Die Strickerin gehört zu der großen Kolonie von Kroaten, die rund ein Drittel der Einwohner der Stadt ausmacht. Angezogen vom Goldrausch um die Jahrhundertwende, ließen sich damals Tausende von jugoslawischen Einwanderern am Rande der Antarktis nieder. Heute arbeiten die Nachkommen der Goldgräber und Abenteurer als Schafzüchter und Wollexporteure.
Eigentlich war schon damals die Blütezeit von Punta Arenas vorbei.

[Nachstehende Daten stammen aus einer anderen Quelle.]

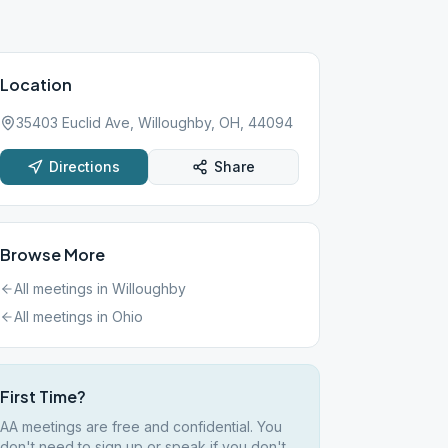
Location
35403 Euclid Ave, Willoughby, OH, 44094
Directions
Share
Browse More
All meetings in
Willoughby
All meetings in
Ohio
First Time?
AA meetings are free and confidential. You
don't need to sign up or speak if you don't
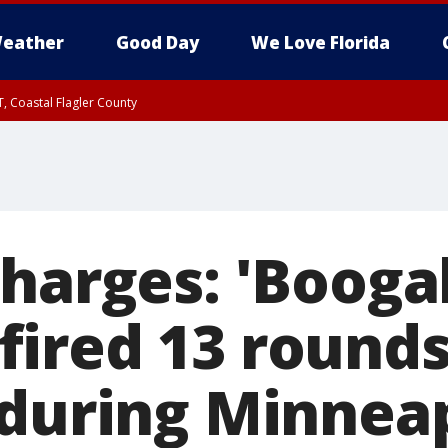
eather
Good Day
We Love Florida
, Coastal Flagler County
 until SAT 2:00 AM EDT, Coastal Volusia County
harges: 'Booga
ired 13 rounds
 during Minnea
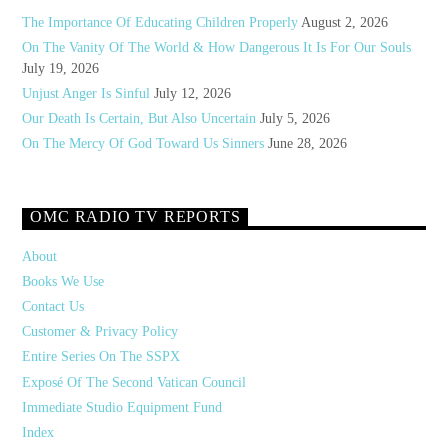
The Importance Of Educating Children Properly
August 2, 2026
On The Vanity Of The World & How Dangerous It Is For Our Souls
July 19, 2026
Unjust Anger Is Sinful
July 12, 2026
Our Death Is Certain, But Also Uncertain
July 5, 2026
On The Mercy Of God Toward Us Sinners
June 28, 2026
OMC RADIO TV REPORTS
About
Books We Use
Contact Us
Customer & Privacy Policy
Entire Series On The SSPX
Exposé Of The Second Vatican Council
Immediate Studio Equipment Fund
Index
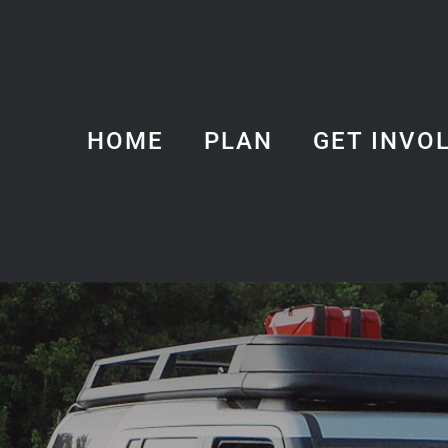
HOME
PLAN
GET INVO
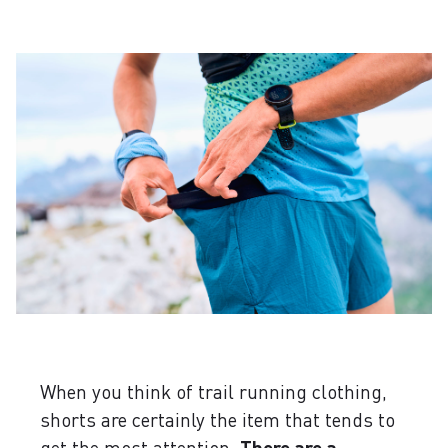
When you think of trail running clothing,
shorts are certainly the item that tends to
get the most attention.
There are a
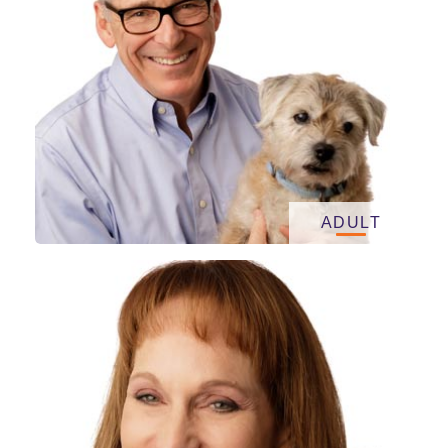
ADULT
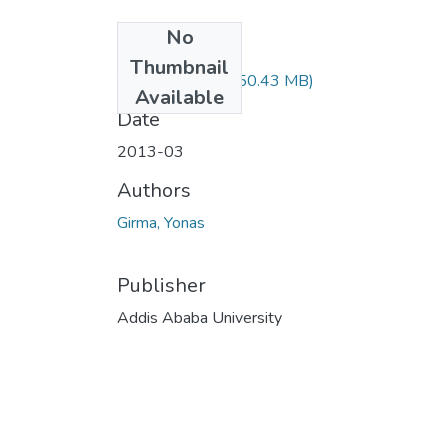
No
Files
Thumbnail
Yonas Girma.pdf
(50.43 MB)
Available
Date
2013-03
Authors
Girma, Yonas
Publisher
Addis Ababa University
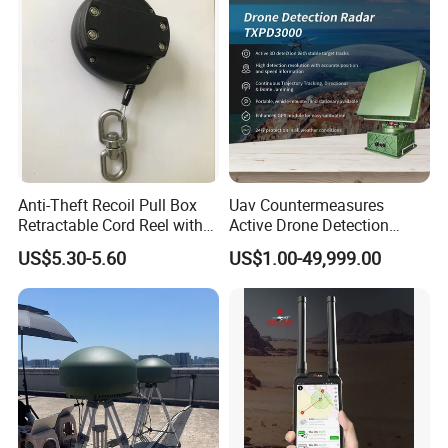
Anti-Theft Recoil Pull Box
Uav Countermeasures
Retractable Cord Reel with
Active Drone Detection
String Cable
Radar with Jamming
US$5.30-5.60
US$1.00-49,999.00
System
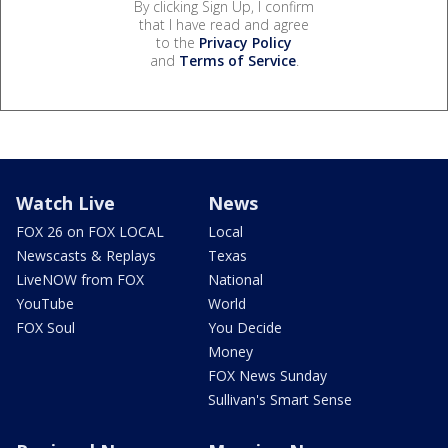
By clicking Sign Up, I confirm
that I have read and agree
to the
Privacy Policy
and
Terms of Service
.
Watch Live
News
FOX 26 on FOX LOCAL
Local
Newscasts & Replays
Texas
LiveNOW from FOX
National
YouTube
World
FOX Soul
You Decide
Money
FOX News Sunday
Sullivan's Smart Sense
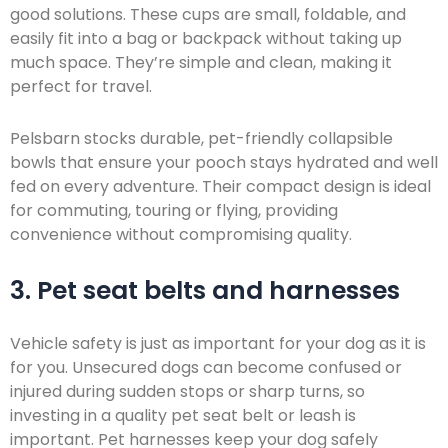
good solutions. These cups are small, foldable, and
easily fit into a bag or backpack without taking up
much space. They’re simple and clean, making it
perfect for travel.
Pelsbarn stocks durable, pet-friendly collapsible
bowls that ensure your pooch stays hydrated and well
fed on every adventure. Their compact design is ideal
for commuting, touring or flying, providing
convenience without compromising quality.
3. Pet seat belts and harnesses
Vehicle safety is just as important for your dog as it is
for you. Unsecured dogs can become confused or
injured during sudden stops or sharp turns, so
investing in a quality pet seat belt or leash is
important. Pet harnesses keep your dog safely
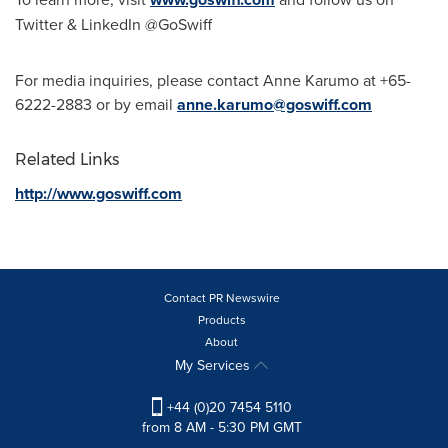
Twitter & LinkedIn @GoSwiff
For media inquiries, please contact Anne Karumo at
+65-
6222-2883
or by email
anne.karumo@goswiff.com
Related Links
http://www.goswiff.com
Contact PR Newswire
Products
About
My Services
+44 (0)20 7454 5110
from 8 AM - 5:30 PM GMT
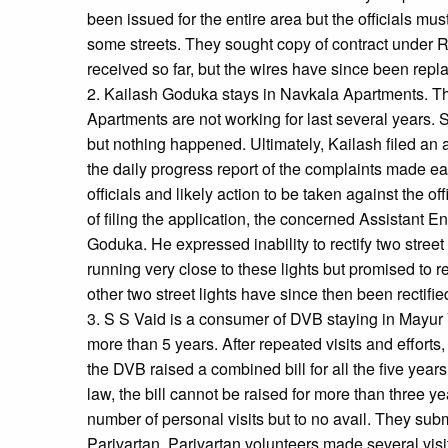
been issued for the entire area but the officials mu
some streets. They sought copy of contract under R
received so far, but the wires have since been repl
2. Kailash Goduka stays in Navkala Apartments. The 
Apartments are not working for last several years.
but nothing happened. Ultimately, Kailash filed an
the daily progress report of the complaints made ear
officials and likely action to be taken against the of
of filing the application, the concerned Assistant 
Goduka. He expressed inability to rectify two street
running very close to these lights but promised to r
other two street lights have since then been rectifie
3. S S Vaid is a consumer of DVB staying in Mayur V
more than 5 years. After repeated visits and efforts
the DVB raised a combined bill for all the five years
law, the bill cannot be raised for more than three 
number of personal visits but to no avail. They subm
Parivartan. Parivartan volunteers made several visit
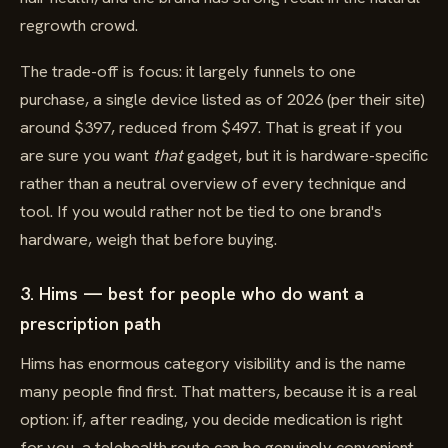
regrowth crowd.
The trade-off is focus: it largely funnels to one
purchase, a single device listed as of 2026 (per their site)
around $397, reduced from $497. That is great if you
are sure you want
that
gadget, but it is hardware-specific
rather than a neutral overview of every technique and
tool. If you would rather not be tied to one brand's
hardware, weigh that before buying.
3. Hims — best for people who do want a
prescription path
Hims has enormous category visibility and is the name
many people find first. That matters, because it is a real
option: if, after reading, you decide medication is right
for you, a telehealth route can be genuinely convenient,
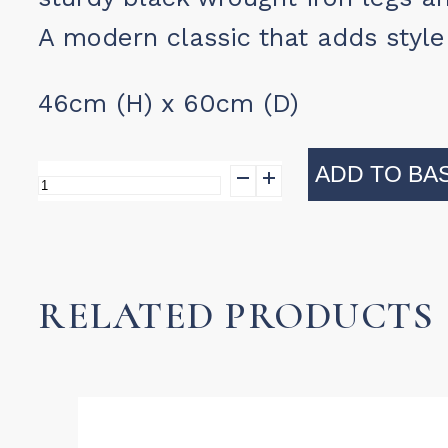
A modern classic that adds style 
46cm (H) x 60cm (D)
ADD TO BA
Conran
Table
quantity
RELATED PRODUCTS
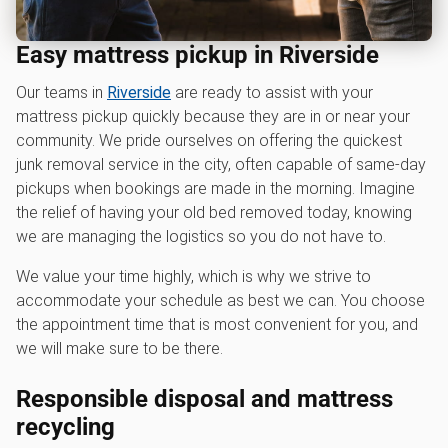
Easy mattress pickup in Riverside
Our teams in
Riverside
are ready to assist with your
mattress pickup quickly because they are in or near your
community. We pride ourselves on offering the quickest
junk removal service in the city, often capable of same-day
pickups when bookings are made in the morning. Imagine
the relief of having your old bed removed today, knowing
we are managing the logistics so you do not have to.
We value your time highly, which is why we strive to
accommodate your schedule as best we can. You choose
the appointment time that is most convenient for you, and
we will make sure to be there.
Responsible disposal and mattress
recycling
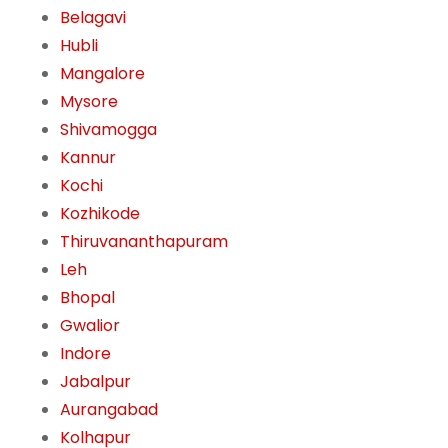
Belagavi
Hubli
Mangalore
Mysore
Shivamogga
Kannur
Kochi
Kozhikode
Thiruvananthapuram
Leh
Bhopal
Gwalior
Indore
Jabalpur
Aurangabad
Kolhapur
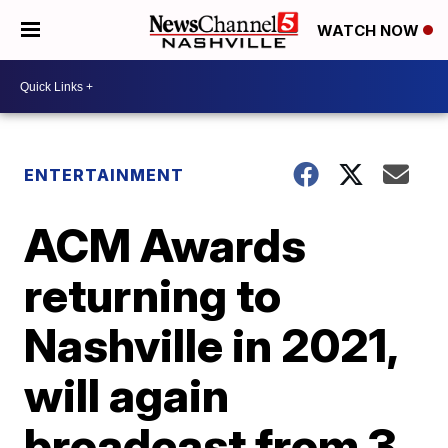
WATCH NOW
ENTERTAINMENT
ACM Awards
returning to
Nashville in 2021,
will again
broadcast from 3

Denn 1914, als die Eröffnung des Panamakanals die Umschiffung des amerikanischen Kontinents mit einem Schlage überflüssig machte, verlor auch der Handelsknotenpunkt Punta Arenas seine Wichtigkeit. „Noch nicht einmal Junggesellen wollen hier leben“, flucht Lokalreporter Andres Vidal. In Punta Arenas sei alles teurer, kulturelles Leben gäbe es nicht, und jetzt kämen auch noch die UV-Strahlen hinzu. Der Journalist aus Concepción wurde aus beruflichen Gründen ans Ende der Welt geschickt und sitzt bereits auf gepackten Koffern.
Nicht so Bedrich Magas. Der aufsässige Kroate ist in den eisigen Kontinent vernarrt. Bereits zweimal hat er die Drachenpassage Richtung Antarktis durchquert. Die überwältigenden Eindrücke von Eisbergen, Seelöwen und Pinguinen lassen ihn nicht mehr los. „Noch ein paar Jahre, dann werden sich die Leute um einen kalten Ort wie Punta Arenas reißen“, grummelt er in seinen roten Bart hinein. Beschert also ausgerechnet das Ozonloch der Stadt am Ende der Welt eine zweite Blüte?